Infographie : du Golfe au Maghreb, des investissements très politiques

En obtenant des champs de panneaux solaires de Ouarzazate, au Maroc, le groupe saoudien Acwa Power a fait une bonne opération. © Abdeljalil Bounhar/AP/SIPA

Les luttes d’influence au Moyen-Orient n'ont pas épargné les investissements réalisés du Maroc à la Tunisie. Les trois économies les plus importantes du Golfe se partagent le secteur sans perdre de vue les dossiers politiques.

La crise maroco-iranienne le prouve à nouveau : le Maghreb n’est pas épargné par les luttes d’influence au Moyen-Orient.
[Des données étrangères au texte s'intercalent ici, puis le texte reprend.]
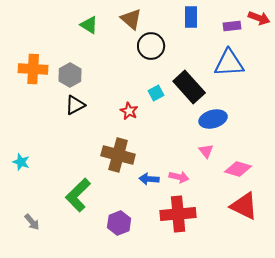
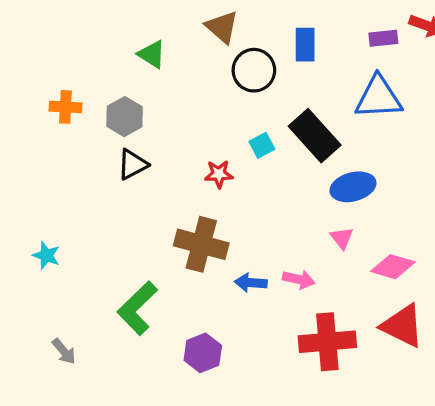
blue rectangle: (191, 17) -> (305, 45), moved
green triangle: (89, 25) -> (152, 54), moved
orange cross: (33, 69) -> (65, 107), size x0.7
red star: (129, 111) -> (219, 174), turned -30
red cross: (178, 214) -> (327, 342), moved

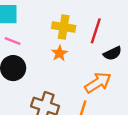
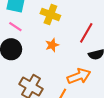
yellow cross: (64, 27) -> (50, 15), moved

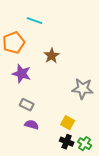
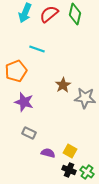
brown star: (52, 56) -> (63, 85), moved
gray star: (83, 89) -> (85, 98), moved
purple semicircle: (32, 125) -> (48, 153), moved

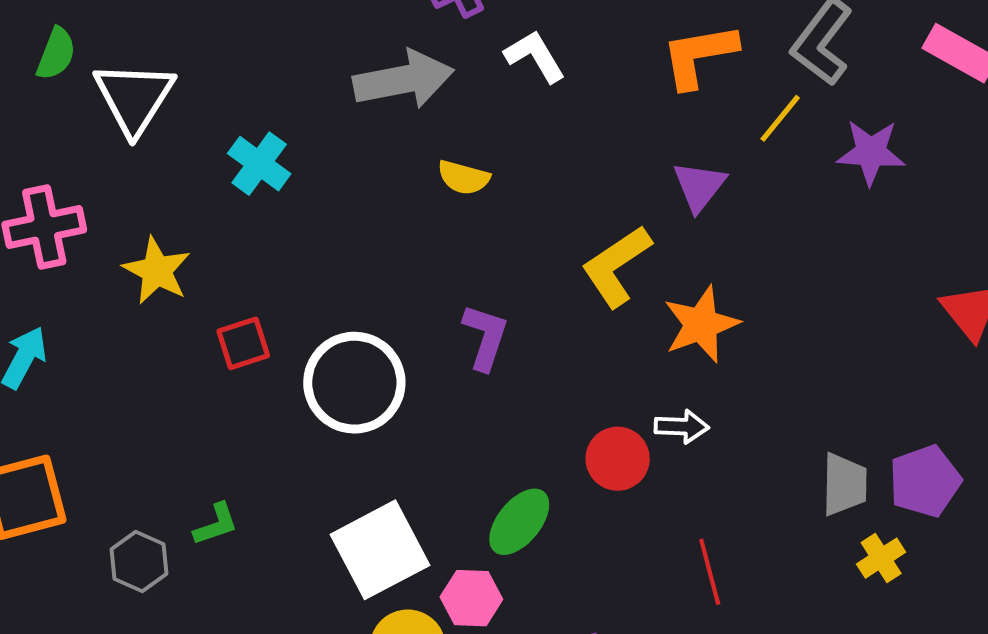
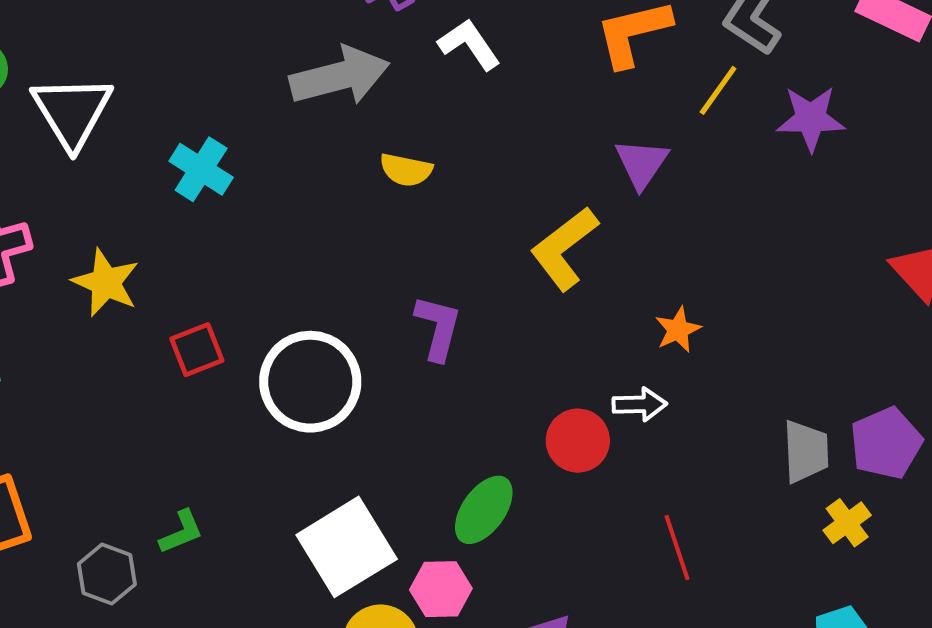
orange star: (701, 324) -> (678, 330), moved, size x0.6

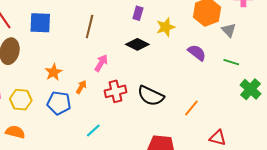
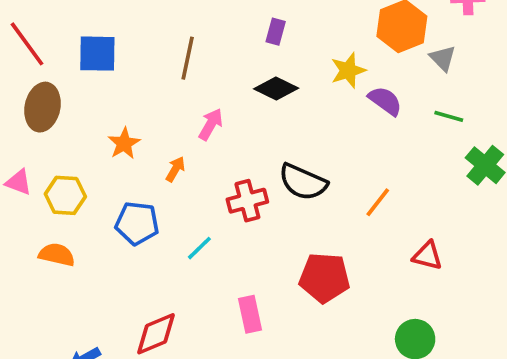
yellow star: (166, 27) -> (348, 70), moved
red cross: (115, 91) -> (247, 201), moved
blue pentagon: (59, 103) -> (137, 223), moved

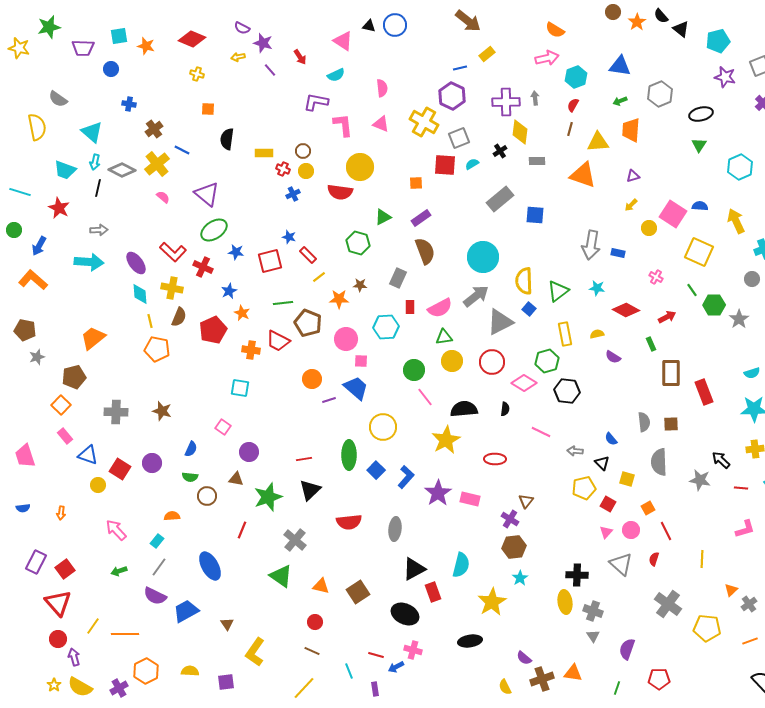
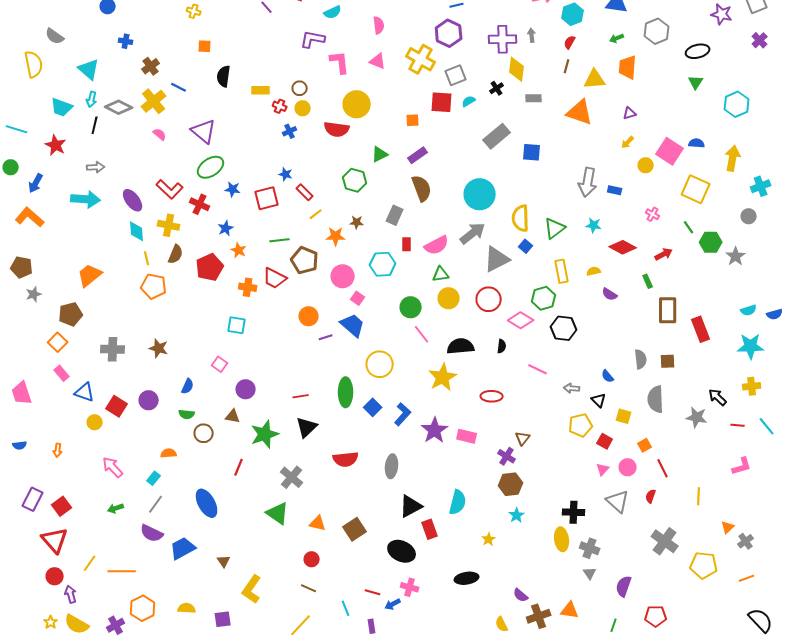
yellow arrow: (736, 221) -> (733, 158), turned 35
pink square: (361, 361) -> (358, 298), turned 32
yellow star: (492, 602) -> (489, 539), size x0.5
Notamment entre les trois économies les plus importantes du Golfe : l’Arabie saoudite, les Émirats arabes unis (EAU) et le Qatar. Comme souvent, l’économique suit de près le politique.

Les EAU possèdent dans la sous-région un coup d’avance sur leurs rivaux. Au Maroc, plusieurs entreprises émiraties se sont imposées dans des secteurs clés.

L’expérience saoudienne y est plus mitigée après quelques cas d’investisseurs aux abonnés absents. L’attribution de champs de panneaux solaires de Ouarzazate au groupe saoudien Acwa Power est toutefois un joli coup.

Finance, industries, tourisme… Les secteurs qui attirent les capitaux

Les investissements saoudiens en Algérie sont timides. En revanche, le marché fait l’objet d’une lutte féroce entre Qataris et Émiratis, qui ont peu goûté l’attribution de 49 % des parts du complexe sidérurgique de Bellara à la Qatar Steel. Depuis, plusieurs projets qataris sont au point mort.

La Tunisie, elle, souffre d’un marché plus limité et d’une industrie plus modeste. La participation d’Ennahdha à plusieurs gouvernements conduit à une raréfaction des investissements saoudiens et émiratis.

Beaucoup mieux implanté, car réputé proche des islamistes : le Qatar. Même si ses activités caritatives sont souvent soupçonnées de couvrir le financement de groupes terroristes. Les Qataris, traditionnels investisseurs dans le secteur tertiaire, peuvent s’appuyer sur la puissante QNB pour proposer des services de finance islamique au Maroc et en Tunisie.